Según informa La Razón, el grupo tenía su centro de operaciones en torno a la mezquita local, donde Blida aprovechó su creciente influencia para captar y adoctrinar a jóvenes magrebíes, tanto de forma presencial como a través de redes sociales. Los investigadores afirman que el objetivo de la organización era «llevar a cabo la yihad belicista contra Occidente», justificando la violencia y difundiendo material del Estado Islámico con instrucciones para cometer atentados.
Las pesquisas señalan que la radicalización de Blida comenzó tras consumir compulsivamente los sermones del clérigo saudí Khalid Al-Rasheed, detenido en 2006 por incitar a la guerra santa. Inspirado por sus mensajes, el joven empezó a difundir propaganda violenta, incluyendo vídeos y publicaciones que animaban a los «lobos solitarios» a atacar estadios de fútbol durante la Champions League, entre ellos el Santiago Bernabéu y el Metropolitano.

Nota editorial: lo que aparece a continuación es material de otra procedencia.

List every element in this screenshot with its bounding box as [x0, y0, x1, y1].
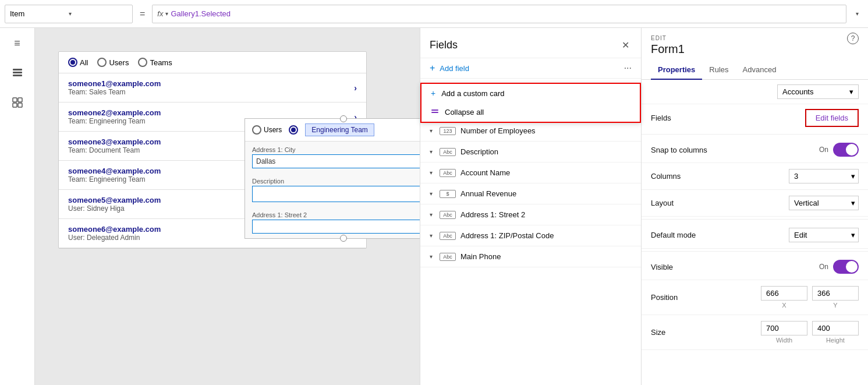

En los vídeos incautados, Blida y sus colaboradores aparecen criticando la vida occidental y defendiendo la ruptura total con los no musulmanes. «No tendrás fe en Alá hasta que te enemistes con los que están contra Alá, aunque se trate de tus hijos o familiares», se escucha en una de las grabaciones. En sus perfiles digitales, el grupo también atacaba las festividades cristianas y al colectivo LGTBI, reivindicando la «pureza del Islam» y la aplicación de la sharía.
El líder llegó a impartir sermones esporádicos en la mezquita de Fuensalida, donde buscaba consolidarse como referente religioso y promover el odio a Occidente. Según la investigación, compartía manuales y archivos digitales sobre la yihad, actuando «a semejanza de un clérigo». En su entorno más próximo, su influencia alcanzó a Salaheddine Gharrabi, de 23 años, también procesado, quien manifestó su deseo de morir como mártir: «Si me muero, será por lo que más me gusta», le confesó a su pareja.
Gharrabi llegó a entrenarse físicamente «como muyahidín«, publicando en redes vídeos y fotografías en las que aparecía vestido con ropa militar y haciendo el gesto del tawhid, símbolo del Estado Islámico.